▶ INSTRUCTIONS FOR THE TASK
Your copy should repeat the data that follows exactly and contain no image.

Page-level text extractions
▽

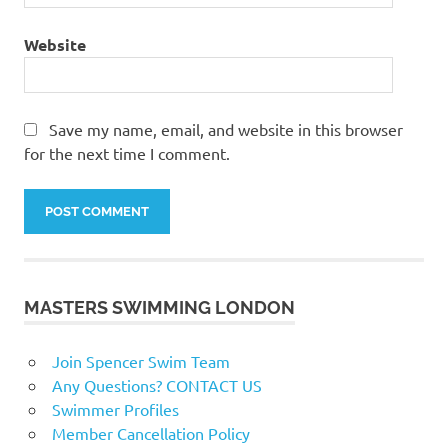
Website
Save my name, email, and website in this browser
for the next time I comment.
MASTERS SWIMMING LONDON
Join Spencer Swim Team
Any Questions? CONTACT US
Swimmer Profiles
Member Cancellation Policy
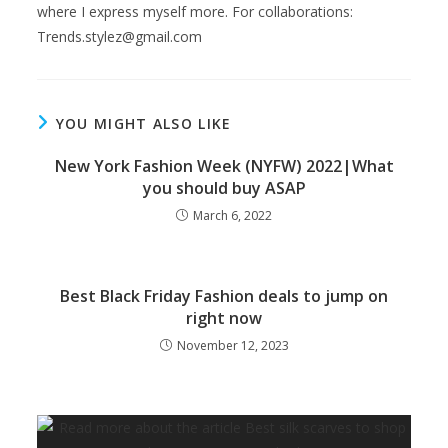
where I express myself more. For collaborations:
Trends.stylez@gmail.com
YOU MIGHT ALSO LIKE
New York Fashion Week (NYFW) 2022|What
you should buy ASAP
March 6, 2022
Best Black Friday Fashion deals to jump on
right now
November 12, 2023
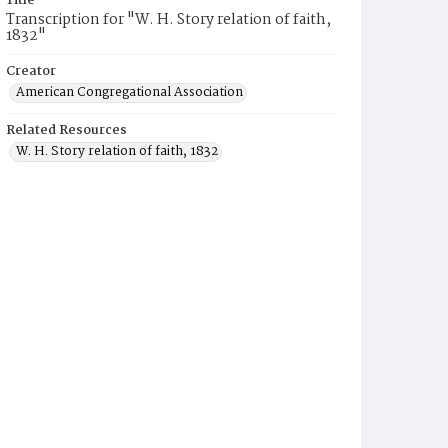
Title
Transcription for "W. H. Story relation of faith,
1832"
Creator
American Congregational Association
Related Resources
W. H. Story relation of faith, 1832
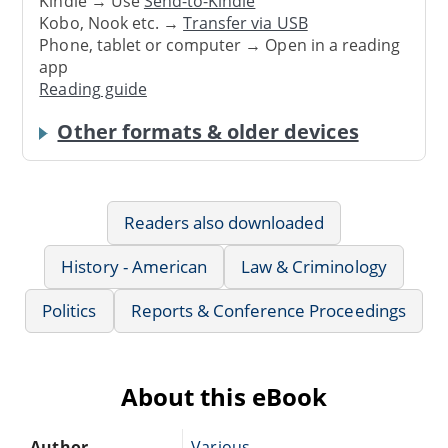
Kindle → Use
Send-to-Kindle
Kobo, Nook etc. →
Transfer via USB
Phone, tablet or computer → Open in a reading
app
Reading guide
Other formats & older devices
Readers also downloaded
History - American
Law & Criminology
Politics
Reports & Conference Proceedings
About this eBook
Author
Various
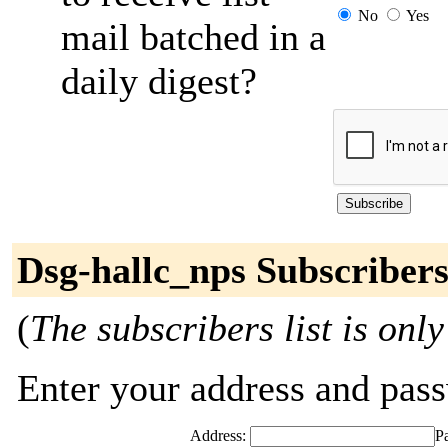
No
Yes
mail batched in a
daily digest?
Dsg-hallc_nps Subscriber
(
The subscribers list is only
Enter your address and passw
Address:
P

△

▶ ANSWER BELOW
Website
Save my name, email, and website in this browser
for the next time I comment.
MASTERS SWIMMING LONDON
Join Spencer Swim Team
Any Questions? CONTACT US
Swimmer Profiles
Member Cancellation Policy
where I express myself more. For collaborations:
Trends.stylez@gmail.com
YOU MIGHT ALSO LIKE
New York Fashion Week (NYFW) 2022|What
you should buy ASAP
March 6, 2022
Best Black Friday Fashion deals to jump on
right now
November 12, 2023
Title
Transcription for "W. H. Story relation of faith,
1832"
Creator
American Congregational Association
Related Resources
W. H. Story relation of faith, 1832
Kindle → Use
Send-to-Kindle
Kobo, Nook etc. →
Transfer via USB
Phone, tablet or computer → Open in a reading
app
Reading guide
Other formats & older devices
Readers also downloaded
History - American
Law & Criminology
Politics
Reports & Conference Proceedings
About this eBook
Author
Various
No
Yes
mail batched in a
daily digest?
Dsg-hallc_nps Subscriber
(
The subscribers list is only
Enter your address and passw
Address:
P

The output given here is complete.